Low interest rates across the world are drawing out pessimistic prognostications over the future of balanced portfolios.
But such arguments are meeting resistance in a year where balanced funds have booked double-digit gains while limiting sharp swings in the portfolio’s value. Such funds split their holdings into stocks and government bonds with the idea that bonds will act as a ballast when equities take a hit.
“Most have not been able to outperform a 60-40 portfolio. There’s a reason why it exists,” said Scott Kimball, a portfolio manager at BMO Global Asset Management.
But the continued outlook for depressed interest rates in a world where economic growth appears structurally weak, driven down by aging populations and anemic productivity growth, has raised lingering questions as to whether bonds can continue to rally from here.
Along with the Federal Reserve, many major central banks have cut interest rates to rock-bottom levels this year to help shore up their economies during the COVID-19 pandemic.
“The fact is we’re in a low rate environment that doesn’t give you the kind of returns you’re looking for in Treasury bonds,” said David Norris, head of U.S. credit at TwentyFour Asset Management.
With the 10-year Treasury note yieldBX:TMUBMUSD10Y offering less than 1% in yield, Wall Street banks and global money managers have advocated unconventional alternatives to government bonds, telling their clients that they have no choice but to steel themselves for more ups and downs in their portfolios if they want to meet their expected returns.
“There’s almost no way to get around the fact that investors are being pushed to take more risk,” said Yung-Yu Ma, chief investment officer at BMO Wealth Management.
Bond fund managers like TwentyFour Asset Management have touted the importance of investing in assets that are more exposed to the vicissitudes of the economy, if they want to shore up the income earned from their portfolios.
But owning these alternatives can leave investors uncomfortably exposed to swings in equity markets and are often less liquid.
And some have advocated for so-called liquid alternative investments such as collateralized-mortgage obligations, which offer higher yields but are advertised as easy to trade and largely immune to broader market turmoil much like government bonds
But during the March market crash, many of these fixed-income instrument markets seized up and some instruments like CLOs were among the slowest to recover to their pre-pandemic prices.
“Liquid alts are an oxymoron,” said Kimball.
Another successful year
The same conditions that have precipitated worries about balanced funds arguably have also contributed to their success.
The ability of bonds to diversify against stock-market drawdowns largely emerged after inflation was put to bed in the 1980s, the beginning of a three-decade long bull market for Treasurys. At the same time, muted prices pressures have allowed central banks to push interest rates lower without having to worry about an inflationary backlash.
Some see inflation returning though next year as economies normalize after a COVID-19 vaccine rollout, but most analysts remain skeptical that it will get out of hand.
“This is a scenario where the balanced portfolio tends to shine,” said Kimball.
The Vanguard Balanced index fund
which follows the 60-40 allocation, has gained nearly 13% year-to-date.
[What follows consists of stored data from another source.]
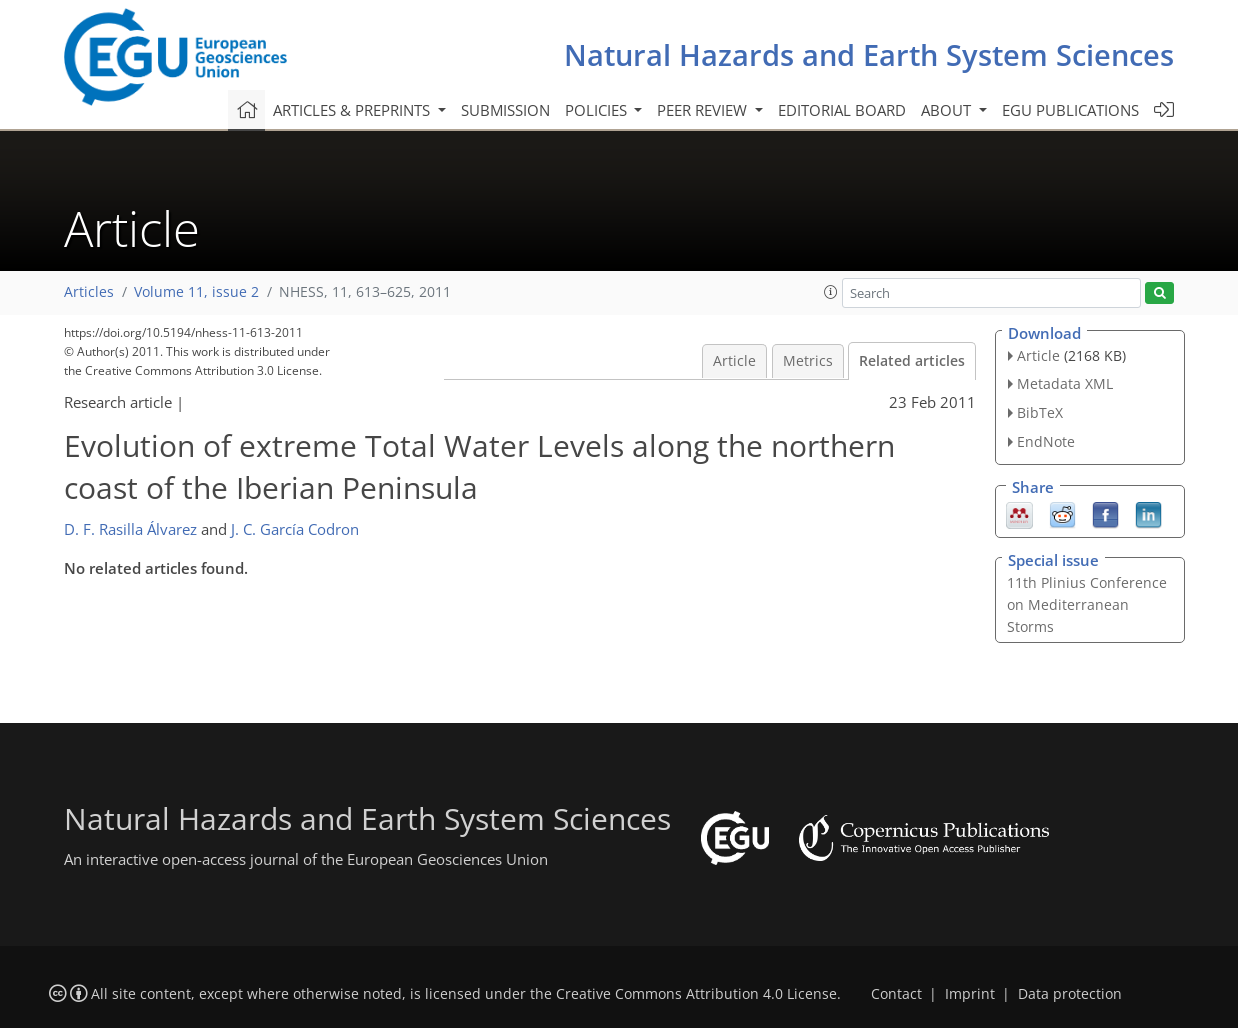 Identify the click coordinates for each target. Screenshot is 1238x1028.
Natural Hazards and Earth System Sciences (869, 54)
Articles (89, 292)
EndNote (1046, 441)
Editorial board (842, 110)
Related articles (912, 361)
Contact (896, 994)
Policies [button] (598, 110)
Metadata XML (1065, 383)
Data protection (1070, 994)
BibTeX (1040, 412)
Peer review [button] (704, 110)
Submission (505, 110)
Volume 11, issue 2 (196, 292)
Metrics (808, 361)
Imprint (970, 994)
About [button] (948, 110)
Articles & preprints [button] (353, 110)
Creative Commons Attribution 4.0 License (696, 994)
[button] (831, 292)
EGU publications (1070, 110)
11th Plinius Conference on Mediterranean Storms (1087, 604)
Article (734, 361) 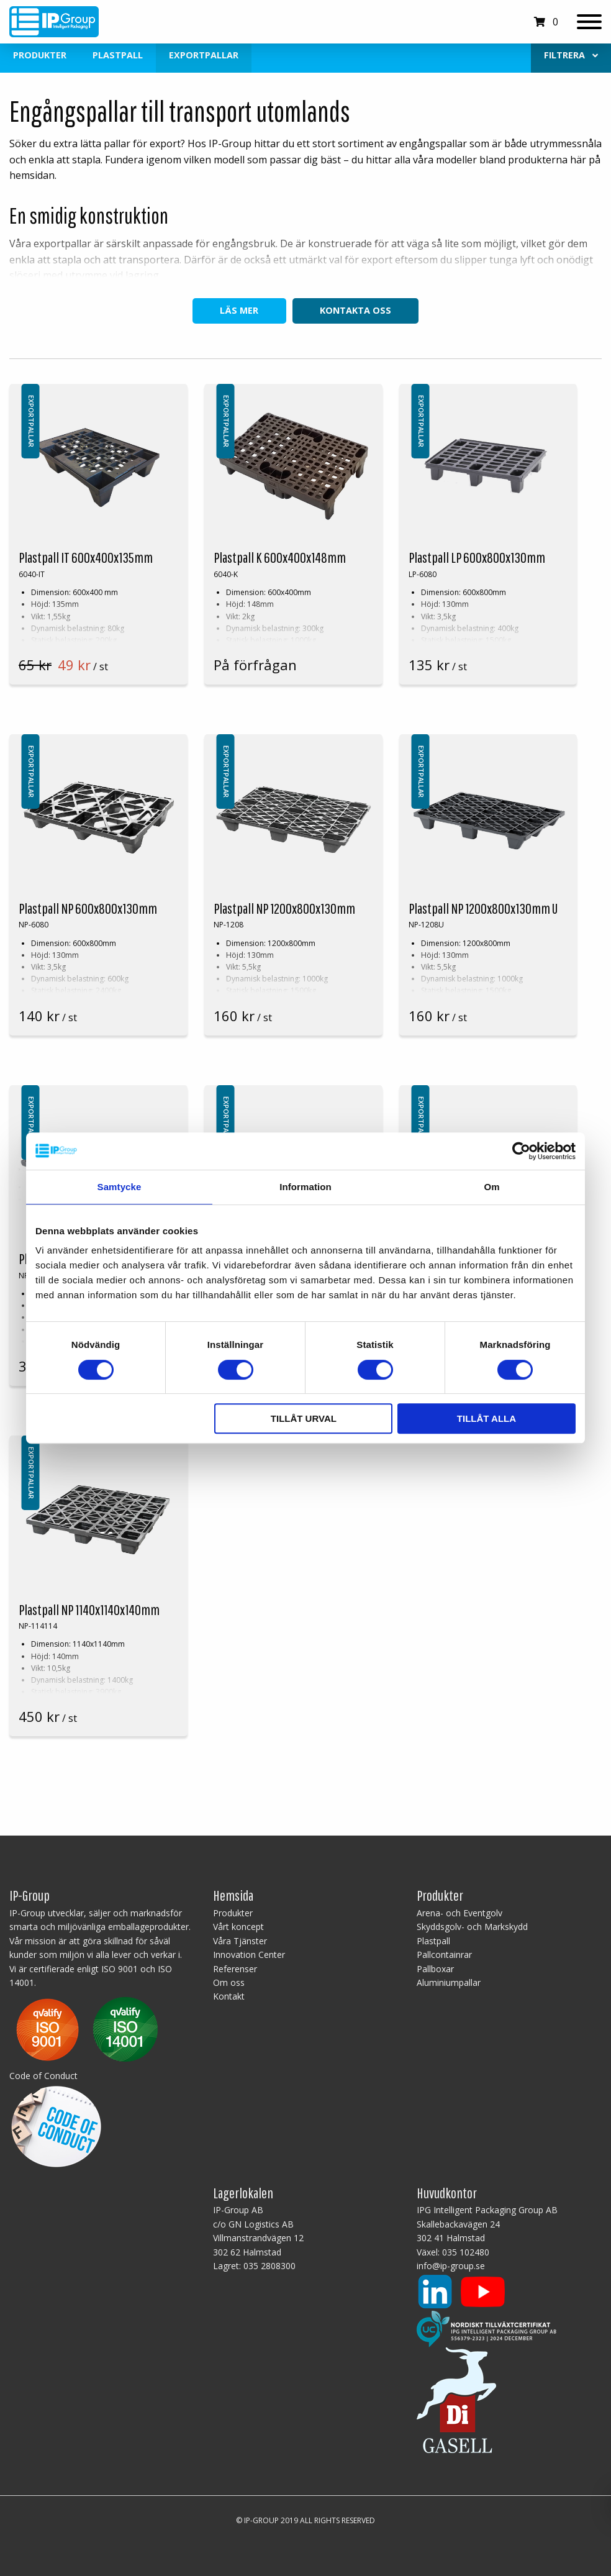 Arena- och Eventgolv (459, 1913)
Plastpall (118, 55)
That’s only a bit short of the 15.5% returned by the S&P 500
and much higher than the 5.1% earned by a basket of investment-grade government and corporate debt, tracked by the iShares Core U.S. Aggregate Bond exchange-traded funds.
It’s no wonder U.S. investors are reluctant to depart from a tried-and-tested strategy.
“It’s a bit amazing how many investors still cling onto that as their comfort zone. It truly does seem to be well ingrained in U.S. investors’ minds,” said Anders Persson, chief investment officer of fixed income at Nuveen.
Persson said some of the stubbornness around 60-40 funds may reflect the persistence of higher yields offered by the U.S. over the rest of the world. Homebound Americans have rarely had to search abroad for investment opportunities thanks to a profusion of riches on their own shores.
“With $15 trillion of negative-yielding debt across the world, we’re a bit spoiled in the U.S,” said Persson, who conceded even now U.S. government bonds continued to draw strong interest overseas.
Whereas, European and Japanese insurance companies faced with a paucity of high-yield investments in their own markets have been quicker to size up opportunities in these more exotic debt investments, said Persson.
In the end, some investors say it will be hard to give up on government bonds altogether and they are likely to remain a prominent part of investors’ portfolios in the coming years if only because they can hold up their value during market turbulence.
“Why do you own it? You own it for stability to brings to your portfolio,” said Todd Jablonski, chief investment officer at Principal Global Asset Allocation.